DULUTH, Minn. - The previous day's moderate thaw is history. I stride along a refrozen trail at dawn. My ice cleats, stretched over a pair of running shoes, make a satisfying crunch with each footfall. It sounds like I'm stomping potato chips.

The trail is alternately old snow and new ice, the ice irregular and rutted by those who passed on foot or fat bikes when the trail was mush.

We all travel these April days in a phenomenon a friend of mine calls "the seasons between the seasons." Conditions vary day to day, and from one part of the day to another. It's what happens when we move about the land with a new season trying to come on and the old one trying not to let go.

Some of the ice this morning is brittle and crinkly, and I take little-boy joy in crushing it as I pass. The sound of it breaking is excellent.

I'm surprised to spy the first furry nubbins of pussy willows in the brush. Winter may be giving up grudgingly, but the forces of nature do not always wait around.

From off to my west, I hear a woodpecker thumping a resonant tree with machine-gun-burst intensity.

"Hey, dudes," he tells other males of the 'pecker clan, "back off. This is my piece of the woods, and pretty soon, my fine mama and I are going to bring off another clutch of youngins to make sure the world has plenty of woodpeckers. I'd suggest you find your own territory."

I would hear him a half-dozen more times as I ran.

Then, over my rhythmic footsteps, I catch the high trumpeting of oncoming Canada geese - my first of the season. This requires a complete stop, bewildering the young yellow dog running ahead of me. The geese are coming our way, headed northwest, perhaps in hopes of finding some south-facing hillside with exposed grasses.

Here they come now over these woods, a half-dozen of them, still talking. I have never decided whether it's the sound of geese calling that touches something deep in my soul, or simply the elegance with which they cleave the morning sky. Or perhaps it's that I just want to rise up and go with them, fly in that formation, watch the country slip by beneath me - and see where it is they're going. They are the wild manifestation of flight, of discovery, of seeing what is around the bend or beyond the distant ridge.

Sign me up.

I suspect that in my last hours on Earth, if from the open window at my bedside I were to catch the far-off notes of passing geese, my eyelids would flicker briefly before I drifted away for the final time.

"I think he's gone," someone sitting nearby might say.

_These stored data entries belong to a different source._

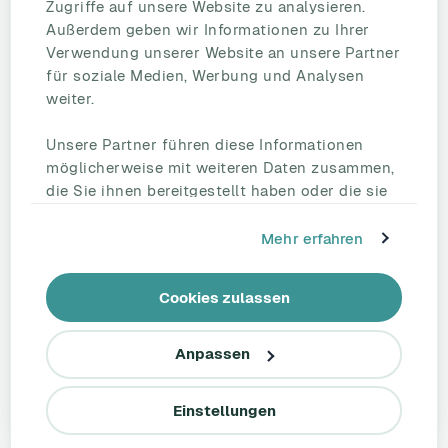
Employee Engagement
Zugriffe auf unsere Website zu analysieren.
Außerdem geben wir Informationen zu Ihrer
Status Page
Verwendung unserer Website an unsere Partner
Unternehmen
für soziale Medien, Werbung und Analysen
Partnerschaften
weiter.
HR Beirat
Unsere Partner führen diese Informationen
Über uns
möglicherweise mit weiteren Daten zusammen,
Reden Sie mit uns
die Sie ihnen bereitgestellt haben oder die sie
Kontakt
im Rahmen Ihrer Nutzung der Dienste
Support
gesammelt haben.
Mehr erfahren
Tel.: +49 221 828 282 40
Cookies zulassen
linkedin
Anpassen
AGB
Impressum
Datenschutzerklärung
Copyright © 2026 -
Honestly MT GmbH
Einstellungen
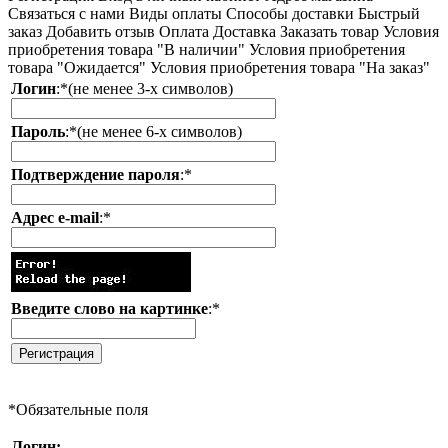
Связаться с нами
Виды оплаты
Способы доставки
Быстрый
заказ
Добавить отзыв
Оплата
Доставка
Заказать товар
Условия
приобретения товара "В наличии"
Условия приобретения
товара "Ожидается"
Условия приобретения товара "На заказ"
Логин
:
*
(не менее 3-х символов)
Пароль
:
*
(не менее 6-х символов)
Подтверждение пароля
:
*
Адрес e-mail
:
*
Введите слово на картинке
:
*
*
Обязательные поля
Логин:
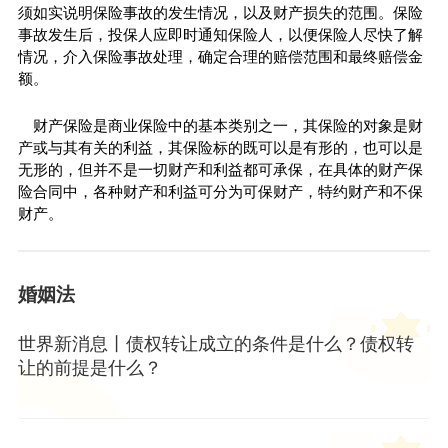
须如实说明保险事故的发生情况，以及财产损失的范围。保险
事故发生后，投保人应即时通知保险人，以便保险人尽快了解
情况，介入保险事故处理，确定合理的赔偿范围和最终赔偿金
额。
财产保险是商业保险中的基本类别之一，其保险的对象是财
产或与其有关的利益，其保险标的既可以是有形的，也可以是
无形的，但并不是一切财产和利益都可承保，在具体的财产保
险合同中，各种财产和利益可分为可保财产，特约财产和不保
财产。
婚姻法
世界新消息丨债权转让成立的条件是什么？债权转
让的前提是什么？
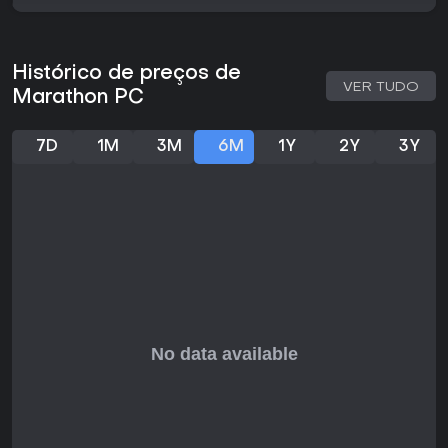
Histórico de preços de
VER TUDO
Marathon PC
7D
1M
3M
6M
1Y
2Y
3Y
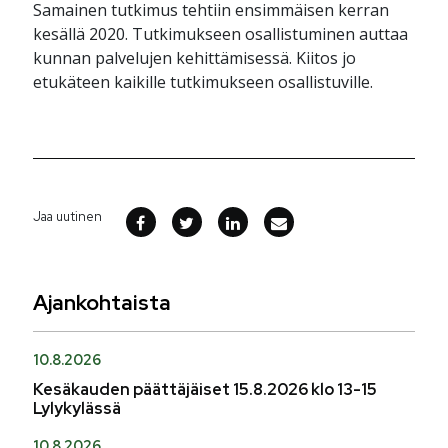
Samainen tutkimus tehtiin ensimmäisen kerran
kesällä 2020. Tutkimukseen osallistuminen auttaa
kunnan palvelujen kehittämisessä. Kiitos jo
etukäteen kaikille tutkimukseen osallistuville.
Jaa uutinen
Ajankohtaista
10.8.2026
Kesäkauden päättäjäiset 15.8.2026 klo 13-15
Lylykylässä
10.8.2026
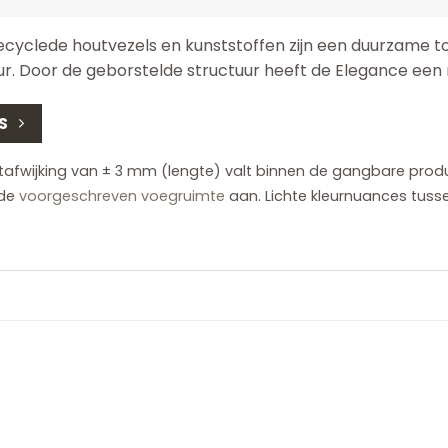
yclede houtvezels en kunststoffen zijn een duurzame to
ur. Door de geborstelde structuur heeft de Elegance een m
S
ijking van ± 3 mm (lengte) valt binnen de gangbare producti
 de
voorgeschreven voegruimte
aan. Lichte kleurnuances tusse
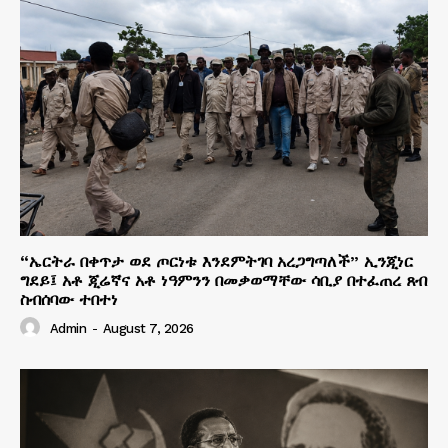
“ኤርትራ በቀጥታ ወደ ጦርነቱ እንደምትገባ አረጋግጣለች” ኢንጂነር
ግደይ፤ አቶ ጂሬኛና አቶ ነዓምንን በመቃወማቸው ሳቢያ በተፈጠረ ጸብ
ስብሰባው ተበተነ
Admin
-
August 7, 2026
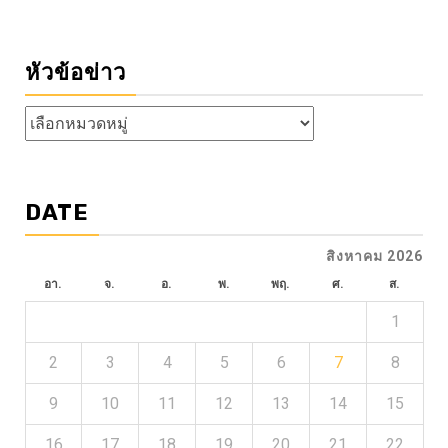
หัวข้อข่าว
หัวข้อ
ข่าว
DATE
สิงหาคม 2026
อา.
จ.
อ.
พ.
พฤ.
ศ.
ส.
1
2
3
4
5
6
7
8
9
10
11
12
13
14
15
16
17
18
19
20
21
22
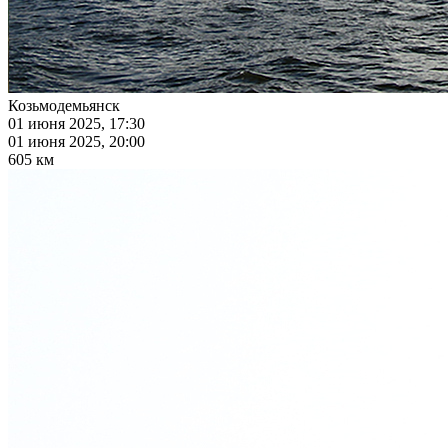
Козьмодемьянск
01 июня 2025, 17:30
01 июня 2025, 20:00
605 км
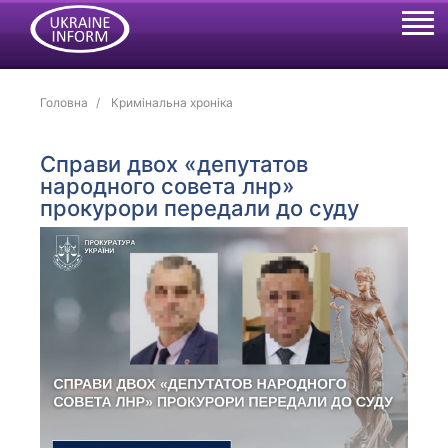
Головна
Кримінальна хроніка
Справи двох «депутатов
народного совета лнр»
прокурори передали до суду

Oh, he will be gone, all right. Gone over the rivers and potholes, gone over the prairies that he and the yellow dog once trammeled, gone over the wild rice beds and the canoe country and the outstretched arms of the white pines.

Maybe that's why I stop to listen to Canada geese on an April morning. Maybe those are the calls of Mom or Dad or long-departed friends, just checking in.

Now the calling grows fainter and fainter, until I lose it altogether. The yellow dog looks up at me expectantly.

"OK," I tell her. "Let's go."

I begin crunching down the trail again, headed toward home and breakfast.